TOT OU TARD, CES PEURS NOUS REVIENNENT A LA FIGURE PLUS OU MOINS EN DOUCEUR PAR DES EXPERIENCES POUR QUE NOUS LES CONSCIENTISIONS, ACCEPTIONS ET LIBERIONS.

Expérimenter l’amour c’est expérimenter sa part la plus sombre.

Quand une peur, une personne, un lieu ou quelque chose nous retient, nous dérange ou fait surface, arrêtez-vous et PLONGEZ LA TETE LA PREMIERE DEDANS en essayant de comprendre la cause réelle et profonde de cela afin de pouvoir vous en acquitter. A quoi cela nous renvoit-il ?

Vous verrez, ce n’est pas si sombre que ça en a l’air. Tout ce que nous tenons nous avons le pouvoir de le lâcher. Notre lumière est proportionnelle à notre part d’ombre. Nous ne pouvons plus nous fuir. Aimons-nous tels que nous sommes.

Petit exercice pour se libérer de l’emprise émotionnelle d’un objet (à effectuer avec la plus grande bienveillance envers soi et surtout se laisser le temps, recommencer plus tard si vous n’y arrivez pas tout de suite) :

 

Ferme les yeux.

Fais le vide en prenant trois grandes respirations.

Prends l’objet entre tes mains.

Observe à l’intérieur de toi les images, les émotions et les sensations qui émergent. Sans juger.

Regarde, observe, n’analyse pas ce qu’il se passe.

Accueille-les, fais leur de l’espace.
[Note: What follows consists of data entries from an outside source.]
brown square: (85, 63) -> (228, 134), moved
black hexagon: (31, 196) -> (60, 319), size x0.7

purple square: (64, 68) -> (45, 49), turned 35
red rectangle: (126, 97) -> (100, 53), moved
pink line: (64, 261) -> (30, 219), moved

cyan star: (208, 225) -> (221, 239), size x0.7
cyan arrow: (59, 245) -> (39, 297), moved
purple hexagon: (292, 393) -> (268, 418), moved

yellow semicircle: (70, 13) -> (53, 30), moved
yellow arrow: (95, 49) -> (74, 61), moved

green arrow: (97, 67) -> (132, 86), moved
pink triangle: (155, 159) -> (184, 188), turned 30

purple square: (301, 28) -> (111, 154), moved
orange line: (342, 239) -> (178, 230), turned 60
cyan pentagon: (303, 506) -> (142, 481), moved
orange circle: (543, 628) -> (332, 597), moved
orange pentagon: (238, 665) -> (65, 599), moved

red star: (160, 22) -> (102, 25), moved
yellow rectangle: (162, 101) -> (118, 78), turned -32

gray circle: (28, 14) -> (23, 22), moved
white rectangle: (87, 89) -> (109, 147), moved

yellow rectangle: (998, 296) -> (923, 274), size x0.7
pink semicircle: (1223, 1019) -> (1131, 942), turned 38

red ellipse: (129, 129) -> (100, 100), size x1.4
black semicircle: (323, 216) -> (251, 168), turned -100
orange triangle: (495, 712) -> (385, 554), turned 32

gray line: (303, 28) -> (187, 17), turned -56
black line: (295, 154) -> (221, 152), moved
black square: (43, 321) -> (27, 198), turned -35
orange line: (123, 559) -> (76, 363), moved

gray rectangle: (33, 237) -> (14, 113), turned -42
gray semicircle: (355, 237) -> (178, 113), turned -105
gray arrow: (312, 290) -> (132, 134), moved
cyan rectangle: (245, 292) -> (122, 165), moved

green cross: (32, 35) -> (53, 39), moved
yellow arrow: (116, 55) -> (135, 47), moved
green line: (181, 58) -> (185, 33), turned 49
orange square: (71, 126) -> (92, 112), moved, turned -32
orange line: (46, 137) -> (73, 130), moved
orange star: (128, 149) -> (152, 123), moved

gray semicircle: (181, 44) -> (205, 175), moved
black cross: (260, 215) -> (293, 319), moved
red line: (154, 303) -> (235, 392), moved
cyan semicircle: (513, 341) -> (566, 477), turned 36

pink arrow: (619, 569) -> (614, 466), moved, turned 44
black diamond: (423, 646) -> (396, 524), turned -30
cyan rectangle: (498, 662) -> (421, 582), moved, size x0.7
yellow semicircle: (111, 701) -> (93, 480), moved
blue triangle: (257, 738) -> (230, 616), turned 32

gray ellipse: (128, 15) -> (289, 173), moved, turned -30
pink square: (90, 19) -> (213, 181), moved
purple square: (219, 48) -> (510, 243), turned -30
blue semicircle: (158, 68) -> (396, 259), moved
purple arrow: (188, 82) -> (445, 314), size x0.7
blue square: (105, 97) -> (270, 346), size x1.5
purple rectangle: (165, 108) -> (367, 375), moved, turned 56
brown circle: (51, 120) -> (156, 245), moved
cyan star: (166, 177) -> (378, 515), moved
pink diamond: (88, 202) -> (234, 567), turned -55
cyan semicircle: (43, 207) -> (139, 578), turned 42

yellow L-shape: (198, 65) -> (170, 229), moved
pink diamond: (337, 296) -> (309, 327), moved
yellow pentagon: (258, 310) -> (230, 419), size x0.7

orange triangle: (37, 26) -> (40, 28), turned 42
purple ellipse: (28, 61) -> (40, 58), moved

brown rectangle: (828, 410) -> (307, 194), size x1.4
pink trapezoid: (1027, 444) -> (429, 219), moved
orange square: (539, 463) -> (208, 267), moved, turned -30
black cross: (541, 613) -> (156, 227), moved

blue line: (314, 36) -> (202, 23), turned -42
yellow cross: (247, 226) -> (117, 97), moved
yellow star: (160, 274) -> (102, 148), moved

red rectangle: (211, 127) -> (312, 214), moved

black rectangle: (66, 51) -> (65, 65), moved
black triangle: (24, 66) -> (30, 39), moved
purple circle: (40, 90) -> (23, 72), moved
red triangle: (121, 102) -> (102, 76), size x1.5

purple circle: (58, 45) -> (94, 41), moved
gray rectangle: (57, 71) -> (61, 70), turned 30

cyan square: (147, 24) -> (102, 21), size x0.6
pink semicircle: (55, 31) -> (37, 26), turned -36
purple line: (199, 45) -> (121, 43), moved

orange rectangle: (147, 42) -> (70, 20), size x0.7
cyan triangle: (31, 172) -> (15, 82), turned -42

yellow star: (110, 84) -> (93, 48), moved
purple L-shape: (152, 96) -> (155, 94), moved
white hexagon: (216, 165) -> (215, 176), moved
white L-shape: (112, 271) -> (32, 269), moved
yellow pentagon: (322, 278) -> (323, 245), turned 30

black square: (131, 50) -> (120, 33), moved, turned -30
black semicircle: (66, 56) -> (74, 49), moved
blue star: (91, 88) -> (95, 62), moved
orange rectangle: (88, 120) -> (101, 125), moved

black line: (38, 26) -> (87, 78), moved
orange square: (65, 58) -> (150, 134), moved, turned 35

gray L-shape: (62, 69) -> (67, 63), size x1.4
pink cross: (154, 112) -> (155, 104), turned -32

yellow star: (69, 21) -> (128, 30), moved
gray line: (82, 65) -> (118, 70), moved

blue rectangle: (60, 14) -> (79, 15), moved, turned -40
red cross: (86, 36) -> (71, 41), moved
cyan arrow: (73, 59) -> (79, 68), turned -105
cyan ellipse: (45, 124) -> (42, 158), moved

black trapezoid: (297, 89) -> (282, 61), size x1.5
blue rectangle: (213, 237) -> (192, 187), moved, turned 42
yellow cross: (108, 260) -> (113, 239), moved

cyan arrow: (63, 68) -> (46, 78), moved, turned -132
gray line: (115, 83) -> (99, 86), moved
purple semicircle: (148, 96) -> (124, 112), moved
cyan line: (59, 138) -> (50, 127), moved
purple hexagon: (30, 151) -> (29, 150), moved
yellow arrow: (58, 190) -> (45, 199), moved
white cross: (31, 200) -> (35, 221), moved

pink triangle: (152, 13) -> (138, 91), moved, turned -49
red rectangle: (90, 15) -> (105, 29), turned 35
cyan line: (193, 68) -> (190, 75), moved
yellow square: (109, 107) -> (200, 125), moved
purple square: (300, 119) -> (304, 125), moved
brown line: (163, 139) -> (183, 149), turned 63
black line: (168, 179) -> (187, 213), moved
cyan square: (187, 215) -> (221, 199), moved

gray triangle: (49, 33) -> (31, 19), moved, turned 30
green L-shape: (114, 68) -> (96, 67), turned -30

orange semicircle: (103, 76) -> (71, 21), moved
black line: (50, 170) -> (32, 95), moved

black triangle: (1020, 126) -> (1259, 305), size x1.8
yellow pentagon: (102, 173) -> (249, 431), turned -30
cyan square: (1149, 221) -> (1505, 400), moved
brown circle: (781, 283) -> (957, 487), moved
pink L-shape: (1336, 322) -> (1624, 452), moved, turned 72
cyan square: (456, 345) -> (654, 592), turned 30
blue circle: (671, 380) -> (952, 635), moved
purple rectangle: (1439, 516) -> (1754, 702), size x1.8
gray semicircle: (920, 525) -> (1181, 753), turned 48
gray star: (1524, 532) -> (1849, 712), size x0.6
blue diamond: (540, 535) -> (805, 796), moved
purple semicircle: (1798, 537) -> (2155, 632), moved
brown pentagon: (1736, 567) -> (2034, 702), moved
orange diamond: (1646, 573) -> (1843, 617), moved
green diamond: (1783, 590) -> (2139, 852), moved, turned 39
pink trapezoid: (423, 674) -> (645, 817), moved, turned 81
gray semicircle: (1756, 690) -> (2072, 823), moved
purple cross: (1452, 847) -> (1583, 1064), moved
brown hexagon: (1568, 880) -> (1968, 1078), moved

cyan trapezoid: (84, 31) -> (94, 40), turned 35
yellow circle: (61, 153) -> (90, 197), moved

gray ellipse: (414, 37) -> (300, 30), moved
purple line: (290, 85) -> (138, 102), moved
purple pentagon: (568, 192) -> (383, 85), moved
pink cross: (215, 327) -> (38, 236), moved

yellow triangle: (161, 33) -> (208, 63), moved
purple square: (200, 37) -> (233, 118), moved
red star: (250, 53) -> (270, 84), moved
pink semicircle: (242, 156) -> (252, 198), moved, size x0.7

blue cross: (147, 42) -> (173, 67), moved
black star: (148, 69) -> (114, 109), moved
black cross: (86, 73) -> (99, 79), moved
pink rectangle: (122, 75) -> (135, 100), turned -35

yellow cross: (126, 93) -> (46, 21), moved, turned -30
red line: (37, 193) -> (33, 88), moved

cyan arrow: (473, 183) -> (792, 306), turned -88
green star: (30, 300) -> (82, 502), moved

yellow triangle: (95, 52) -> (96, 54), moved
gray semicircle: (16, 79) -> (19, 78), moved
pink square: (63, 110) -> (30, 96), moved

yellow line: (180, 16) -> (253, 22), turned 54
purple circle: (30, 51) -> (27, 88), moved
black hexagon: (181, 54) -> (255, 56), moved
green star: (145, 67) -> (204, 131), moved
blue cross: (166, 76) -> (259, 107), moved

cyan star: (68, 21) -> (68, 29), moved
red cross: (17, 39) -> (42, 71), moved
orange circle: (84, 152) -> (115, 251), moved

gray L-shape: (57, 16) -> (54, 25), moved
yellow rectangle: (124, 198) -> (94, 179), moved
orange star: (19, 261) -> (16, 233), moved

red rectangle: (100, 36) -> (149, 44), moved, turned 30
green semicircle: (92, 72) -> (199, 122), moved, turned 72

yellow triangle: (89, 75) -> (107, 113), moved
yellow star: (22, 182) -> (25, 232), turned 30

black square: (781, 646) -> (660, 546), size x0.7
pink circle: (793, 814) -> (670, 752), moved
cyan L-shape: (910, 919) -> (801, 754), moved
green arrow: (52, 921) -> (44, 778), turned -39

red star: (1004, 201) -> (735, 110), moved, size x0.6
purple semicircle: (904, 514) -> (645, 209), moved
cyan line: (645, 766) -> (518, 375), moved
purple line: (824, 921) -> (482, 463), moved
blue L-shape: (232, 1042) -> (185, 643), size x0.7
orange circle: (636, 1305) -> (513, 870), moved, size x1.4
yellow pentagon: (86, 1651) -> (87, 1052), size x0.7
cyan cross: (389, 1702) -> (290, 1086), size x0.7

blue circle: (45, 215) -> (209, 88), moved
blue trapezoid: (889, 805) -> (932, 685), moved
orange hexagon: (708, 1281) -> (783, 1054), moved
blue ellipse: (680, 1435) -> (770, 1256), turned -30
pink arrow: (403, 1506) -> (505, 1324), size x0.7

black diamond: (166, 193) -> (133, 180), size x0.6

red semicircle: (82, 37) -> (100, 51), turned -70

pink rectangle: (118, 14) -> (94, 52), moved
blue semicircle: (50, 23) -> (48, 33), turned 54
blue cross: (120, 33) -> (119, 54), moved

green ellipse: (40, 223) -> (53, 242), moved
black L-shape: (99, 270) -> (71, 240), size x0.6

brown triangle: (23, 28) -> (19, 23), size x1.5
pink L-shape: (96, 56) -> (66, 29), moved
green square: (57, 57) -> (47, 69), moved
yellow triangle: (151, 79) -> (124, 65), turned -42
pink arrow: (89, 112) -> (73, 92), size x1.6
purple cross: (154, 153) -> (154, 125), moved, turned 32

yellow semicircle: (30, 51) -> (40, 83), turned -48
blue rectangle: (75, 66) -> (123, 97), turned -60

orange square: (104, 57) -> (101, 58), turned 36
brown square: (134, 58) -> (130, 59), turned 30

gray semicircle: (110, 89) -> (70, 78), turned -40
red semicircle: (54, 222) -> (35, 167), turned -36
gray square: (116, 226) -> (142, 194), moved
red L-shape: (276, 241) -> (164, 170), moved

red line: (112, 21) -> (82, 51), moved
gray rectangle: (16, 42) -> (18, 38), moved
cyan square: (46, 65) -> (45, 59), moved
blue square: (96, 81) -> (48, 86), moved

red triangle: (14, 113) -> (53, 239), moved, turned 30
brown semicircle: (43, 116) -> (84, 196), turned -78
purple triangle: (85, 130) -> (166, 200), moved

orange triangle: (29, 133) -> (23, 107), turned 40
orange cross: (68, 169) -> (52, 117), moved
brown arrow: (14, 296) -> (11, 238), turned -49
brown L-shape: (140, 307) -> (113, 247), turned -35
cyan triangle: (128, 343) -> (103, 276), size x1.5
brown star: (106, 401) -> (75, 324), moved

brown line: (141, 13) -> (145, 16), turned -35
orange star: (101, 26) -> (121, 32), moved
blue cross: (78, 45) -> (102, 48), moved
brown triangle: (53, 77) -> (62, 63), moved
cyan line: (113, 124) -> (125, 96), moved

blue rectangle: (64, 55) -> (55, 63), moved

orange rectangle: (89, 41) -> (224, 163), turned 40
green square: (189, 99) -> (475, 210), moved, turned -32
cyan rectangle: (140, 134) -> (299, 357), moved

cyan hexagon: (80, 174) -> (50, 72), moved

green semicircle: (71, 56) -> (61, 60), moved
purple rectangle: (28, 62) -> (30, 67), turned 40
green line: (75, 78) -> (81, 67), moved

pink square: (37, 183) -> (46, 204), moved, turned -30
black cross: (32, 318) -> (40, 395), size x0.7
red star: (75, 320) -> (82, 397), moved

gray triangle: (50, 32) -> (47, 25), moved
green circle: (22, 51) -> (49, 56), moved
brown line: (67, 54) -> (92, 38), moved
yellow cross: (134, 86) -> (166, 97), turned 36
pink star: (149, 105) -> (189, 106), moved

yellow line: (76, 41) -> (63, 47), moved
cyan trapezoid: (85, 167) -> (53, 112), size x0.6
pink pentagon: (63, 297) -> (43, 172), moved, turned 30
Reste-là, ici et maintenant, avec elles.

Si les larmes doivent couler, laisse les couler.

Accepte ce que tu es en train de vivre, les images, les sensations agréables ou désagréables qui refont surface.

Quand tu te sentiras prêt, remercie-les, remercie cet objet et remercie toi d’avoir pris le temps de faire cet exercice et de cette prise de conscience.

Alors, par une profonde respiration tu pourras intentionnellement choisir de t’en libérer.

Merci objet. Je garde ce souvenir dans mon cœur. Au revoir.

« Les seules choses qui restent sont les souvenirs laissés dans le cœur des hommes » (phrase de je-ne-sais-plus-qui).

Si vous n’y arrivez pas par vous même, n’hésitez pas à vous faire aider. de merveilleux thérapeutes peuvent vous accompagner sur ce chemin.

Tout ce dont je parle et j’écris, je suis en train d’en faire l’expérience. Je vais participer à un webinaire sur l’ombre d’ANGELLA JABER de PranaCanal qui parle si justement de l’ombre. Je vous invite à aller jeter un œil, si le cœur vous en dit: https://mailchi.mp/pranacanal/atelier-dt-en-ligne-comprendre-apaiser-et-intgrer-son-ombre .

Avec du courage et de la volonté, tout est possible.